• _TASK STATEMENT_: In the records below, find the line with "Decompose this screenshot" and the line with "give me the". Print both exactly, along with every line between them, and no other line.

Extracted data entries:
● ● ● ●
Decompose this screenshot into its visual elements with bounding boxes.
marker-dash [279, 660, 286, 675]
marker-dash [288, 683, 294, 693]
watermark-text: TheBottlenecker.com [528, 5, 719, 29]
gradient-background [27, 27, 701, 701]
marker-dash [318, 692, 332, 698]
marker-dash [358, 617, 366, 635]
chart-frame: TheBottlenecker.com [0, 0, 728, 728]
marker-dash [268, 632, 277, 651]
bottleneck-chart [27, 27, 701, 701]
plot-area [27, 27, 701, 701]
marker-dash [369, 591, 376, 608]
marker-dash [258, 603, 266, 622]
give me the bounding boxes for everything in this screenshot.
● ● ● ●
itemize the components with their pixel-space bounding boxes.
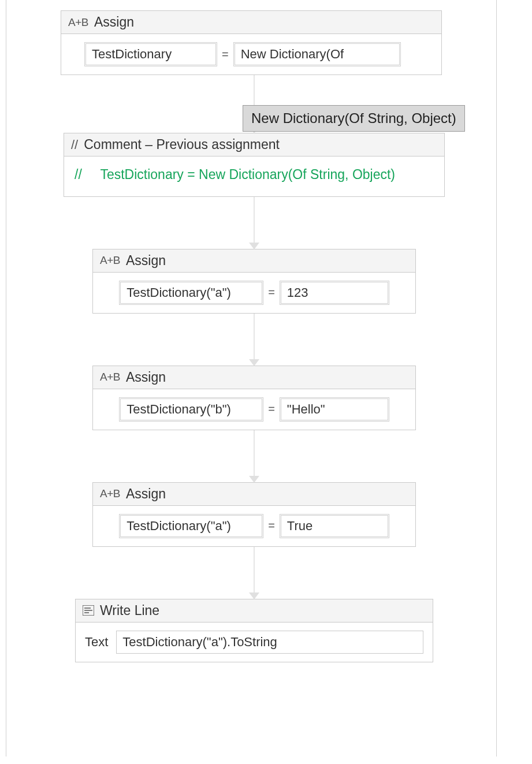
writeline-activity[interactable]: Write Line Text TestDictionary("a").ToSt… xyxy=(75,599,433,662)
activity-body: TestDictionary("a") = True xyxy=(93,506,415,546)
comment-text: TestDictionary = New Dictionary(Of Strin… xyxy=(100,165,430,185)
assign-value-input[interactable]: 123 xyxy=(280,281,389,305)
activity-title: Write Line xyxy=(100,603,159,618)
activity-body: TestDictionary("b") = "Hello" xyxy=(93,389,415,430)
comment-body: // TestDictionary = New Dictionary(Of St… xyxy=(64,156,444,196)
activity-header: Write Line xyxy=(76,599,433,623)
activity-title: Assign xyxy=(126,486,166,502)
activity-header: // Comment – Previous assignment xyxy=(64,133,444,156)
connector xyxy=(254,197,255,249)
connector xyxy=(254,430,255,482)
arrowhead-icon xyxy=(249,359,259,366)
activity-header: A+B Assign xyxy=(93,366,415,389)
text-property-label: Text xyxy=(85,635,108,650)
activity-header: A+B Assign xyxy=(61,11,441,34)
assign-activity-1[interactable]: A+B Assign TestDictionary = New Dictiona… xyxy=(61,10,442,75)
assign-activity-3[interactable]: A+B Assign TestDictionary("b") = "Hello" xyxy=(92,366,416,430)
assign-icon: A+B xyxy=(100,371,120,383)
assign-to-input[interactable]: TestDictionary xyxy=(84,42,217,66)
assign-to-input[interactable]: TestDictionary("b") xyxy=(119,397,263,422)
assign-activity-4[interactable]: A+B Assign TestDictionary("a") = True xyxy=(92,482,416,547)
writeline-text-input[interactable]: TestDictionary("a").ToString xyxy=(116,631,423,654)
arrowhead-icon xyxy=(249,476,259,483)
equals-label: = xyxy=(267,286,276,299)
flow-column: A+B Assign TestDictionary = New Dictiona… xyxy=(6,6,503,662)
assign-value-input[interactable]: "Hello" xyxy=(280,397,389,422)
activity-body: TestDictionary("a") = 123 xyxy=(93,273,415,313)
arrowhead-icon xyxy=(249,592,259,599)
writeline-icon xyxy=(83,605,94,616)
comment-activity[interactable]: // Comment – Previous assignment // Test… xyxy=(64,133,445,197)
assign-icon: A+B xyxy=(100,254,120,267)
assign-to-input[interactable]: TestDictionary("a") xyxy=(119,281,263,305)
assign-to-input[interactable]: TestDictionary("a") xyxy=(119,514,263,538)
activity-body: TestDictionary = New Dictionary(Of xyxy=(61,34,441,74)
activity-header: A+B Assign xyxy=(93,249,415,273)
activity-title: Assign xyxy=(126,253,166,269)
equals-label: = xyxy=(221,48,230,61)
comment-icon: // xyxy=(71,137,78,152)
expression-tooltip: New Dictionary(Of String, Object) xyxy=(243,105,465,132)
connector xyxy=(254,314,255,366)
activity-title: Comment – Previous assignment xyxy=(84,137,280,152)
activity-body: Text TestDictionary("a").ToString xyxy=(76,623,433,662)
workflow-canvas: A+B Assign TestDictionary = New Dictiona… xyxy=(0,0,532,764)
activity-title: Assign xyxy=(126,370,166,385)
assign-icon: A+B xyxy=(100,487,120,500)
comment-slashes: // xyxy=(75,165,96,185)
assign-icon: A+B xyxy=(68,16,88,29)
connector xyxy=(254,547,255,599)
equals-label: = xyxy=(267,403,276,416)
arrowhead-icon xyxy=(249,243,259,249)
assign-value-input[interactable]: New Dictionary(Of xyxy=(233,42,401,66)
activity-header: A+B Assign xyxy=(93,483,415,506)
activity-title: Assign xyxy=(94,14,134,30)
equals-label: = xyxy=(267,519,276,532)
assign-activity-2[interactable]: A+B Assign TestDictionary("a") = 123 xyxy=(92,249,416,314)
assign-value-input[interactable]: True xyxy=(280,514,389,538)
● ● ● ●
• _RESULT_:
Decompose this screenshot into its visual elements with bounding boxes.
marker-dash [279, 660, 286, 675]
marker-dash [288, 683, 294, 693]
watermark-text: TheBottlenecker.com [528, 5, 719, 29]
gradient-background [27, 27, 701, 701]
marker-dash [318, 692, 332, 698]
marker-dash [358, 617, 366, 635]
chart-frame: TheBottlenecker.com [0, 0, 728, 728]
marker-dash [268, 632, 277, 651]
bottleneck-chart [27, 27, 701, 701]
plot-area [27, 27, 701, 701]
marker-dash [369, 591, 376, 608]
marker-dash [258, 603, 266, 622]
give me the bounding boxes for everything in this screenshot.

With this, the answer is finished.